Глеб хлопнул себя по лбу и полез в сумку.
– Забыл тебе утром валерианы дать. – Он протянул ей пахучую желтую таблетку. – Тебе ее надо два раза в день минимум неделю принимать, потом посмотрим. А я о том говорю, что в деревню психологически легче идти, чем в лес. Это человеческая природа. Лес у людей испокон века с опасностью связывается, а деревня – это дом, безопасность. Поэтому дорога к роще даже нам с тобой дальше и труднее ка-жется.
Глаша проглотила таблетку и кивнула в сторону мазанки:
– Думаешь, в сторону ведьминой мазанки тоже легче идти? Это молнией яблоню так пожгло? Вроде и выше есть места, почему она сюда попала?
– Не знаю, я в физике не силен. – Глеб пожал плечами и снова взял Глашу за руку. – Но местные сейчас будут говорить, что это ты грозу вызвала и возле мазанки молнией ударила.
Глаша вздохнула:
– Они теперь каждую грозу на меня вешать будут?
Глеб кивнул:
– А еще болезни людей и скота, неурожай, ссору влюбленных и плохие новости в газете. Я же не просто так тебе валериану прописал.
– Что за глупости! – Глаша топнула ногой и попыталась забрать у Глеба ладонь, но тот не пустил. – Ну при чем здесь я и гроза? И зачем бы мне яблоню у Ефросиньи Ильиничны портить?!
Глеб погладил ее по руке и тоже вздохнул:
– А ты прислушайся, что местные говорить будут.
– А ты будто знаешь? – прищурилась Глаша. – Так скажи!
– Скажу, если не будешь больше сердце свое глупостями бередить и убегать от меня, – наклоняясь к ней ближе, шепнул Глеб.
Румянец так и хлестнул по щекам, Глаша опустила глаза.
– Прости, Глеб. Так быстро все, мысли за языком не поспевают.
Глеб обнял ее, прижался щекой к волосам.
– Быстро, Глаша. Будет еще быстрей, не пугайся, я всегда рядом буду и один на один с этой напастью тебя не оставлю. А люди говорить будут, что ночью ведьма молодая со старой за рощу сражалась. И коль молодая идет под ручку с Хожим, а у старой в огород молния попала, ясно, кто победил. А когда ведьмы бьются, не только гроза, что угодно быть может. – Он отстранился, снова убрал упавшую на лицо Глаши прядь и серьезно поглядел на нее. – Ты хорошо в травах лекарственных разбираешься?

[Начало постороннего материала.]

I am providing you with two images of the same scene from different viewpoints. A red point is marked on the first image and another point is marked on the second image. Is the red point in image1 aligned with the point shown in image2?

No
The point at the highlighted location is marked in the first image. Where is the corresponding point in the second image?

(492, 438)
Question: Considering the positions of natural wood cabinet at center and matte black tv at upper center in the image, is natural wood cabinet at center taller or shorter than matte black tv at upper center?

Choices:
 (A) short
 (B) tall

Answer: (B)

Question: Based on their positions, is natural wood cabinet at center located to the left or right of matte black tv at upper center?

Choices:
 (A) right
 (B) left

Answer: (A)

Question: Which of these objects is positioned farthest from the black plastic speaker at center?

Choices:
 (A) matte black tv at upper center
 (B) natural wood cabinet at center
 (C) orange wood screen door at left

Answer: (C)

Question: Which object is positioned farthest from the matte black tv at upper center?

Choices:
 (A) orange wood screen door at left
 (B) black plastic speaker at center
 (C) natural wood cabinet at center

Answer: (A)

Глаша вздрогнула от неожиданности и пожала плечами:
– Разбираюсь, отец учил и местные травы показывал. Думаешь, и за травами ко мне пойдут? На что им ведьма, если настоящий врач есть?

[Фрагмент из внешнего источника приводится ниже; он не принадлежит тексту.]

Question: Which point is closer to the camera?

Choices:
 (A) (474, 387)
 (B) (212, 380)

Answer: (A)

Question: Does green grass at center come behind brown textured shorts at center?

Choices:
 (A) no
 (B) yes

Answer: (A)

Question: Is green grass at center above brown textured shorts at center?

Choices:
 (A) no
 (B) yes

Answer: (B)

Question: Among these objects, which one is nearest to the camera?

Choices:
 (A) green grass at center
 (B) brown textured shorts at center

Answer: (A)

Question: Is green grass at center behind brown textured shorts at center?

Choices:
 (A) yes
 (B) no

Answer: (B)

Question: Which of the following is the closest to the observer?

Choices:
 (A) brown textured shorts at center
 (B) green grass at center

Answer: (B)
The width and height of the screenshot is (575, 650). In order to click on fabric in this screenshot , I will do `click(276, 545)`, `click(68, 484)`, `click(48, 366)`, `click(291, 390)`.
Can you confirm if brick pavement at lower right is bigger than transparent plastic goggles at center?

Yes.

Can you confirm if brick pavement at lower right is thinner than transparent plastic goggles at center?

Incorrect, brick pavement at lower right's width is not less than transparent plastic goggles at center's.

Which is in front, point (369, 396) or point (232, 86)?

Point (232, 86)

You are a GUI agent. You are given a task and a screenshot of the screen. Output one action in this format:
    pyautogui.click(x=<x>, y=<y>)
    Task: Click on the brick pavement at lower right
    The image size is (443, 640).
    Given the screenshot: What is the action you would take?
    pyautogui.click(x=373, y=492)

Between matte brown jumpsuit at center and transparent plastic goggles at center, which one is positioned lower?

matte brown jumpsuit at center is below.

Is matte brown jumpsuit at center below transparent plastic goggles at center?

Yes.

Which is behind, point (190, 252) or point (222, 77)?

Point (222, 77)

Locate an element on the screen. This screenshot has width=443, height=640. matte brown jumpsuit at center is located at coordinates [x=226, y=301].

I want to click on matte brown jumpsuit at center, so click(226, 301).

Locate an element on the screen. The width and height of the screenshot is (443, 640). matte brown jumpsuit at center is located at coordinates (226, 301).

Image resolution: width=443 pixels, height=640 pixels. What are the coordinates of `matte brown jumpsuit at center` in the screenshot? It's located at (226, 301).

– Они и до тебя ко мне без сильной нужды не ходили, все Ефросинью Ильиничну мучили, покуда она совсем не слегла. А теперь, когда молодая да сильная ведьма есть, они и близко меня не подпустят.

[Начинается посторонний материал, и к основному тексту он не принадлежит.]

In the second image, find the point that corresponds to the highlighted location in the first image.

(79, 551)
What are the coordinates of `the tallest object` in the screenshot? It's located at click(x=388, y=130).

– А если я их к тебе отправлять буду? – с надеждой спросила Глаша.
Глеб только плечами пожал и повлек ее к деревне.
Было тихо и как-то торжественно, только изредка где-нибудь вскрикивал встрепенувшийся петух да в отдаленье слышалось нестройное мычание: пастух уже собирал стадо, мысленно ежась от предвкушения сырого и туманного луга. Глеб вел Глашу не по короткому пути, а через всю деревню, накинув на плечи свою куртку и бережно приобняв. Она старалась ступать тихо, но дорога под ногами предательски хлюпала и чавкала, и эти звуки выхватывали чуткие до чужих шагов уши – то здесь, то там из-за забора показывалась чья-нибудь голова. Глаша тихо здоровалась и тут же опускала глаза, чувствуя, как румянец заливает щеки. Она все ждала, как кто-то съязвит по поводу жениха или, того хуже, обзовет ее гулящей. Это надо же было додуматься – на всю ночь уйти с парнем в лес! Но ее никто не попрекал. Кто-то молча кивал и поспешно прятался за забором, кто-то неожиданно ласково здоровался, иные крестились и шептали что-то, а если встречались с Глашей взглядом, расплывались в торопливой улыбке. Только возле Оксанкиного двора ей встретилось несколько пар недобрых глаз, но и их обладатели поспешили укрыться за ближайшим строением.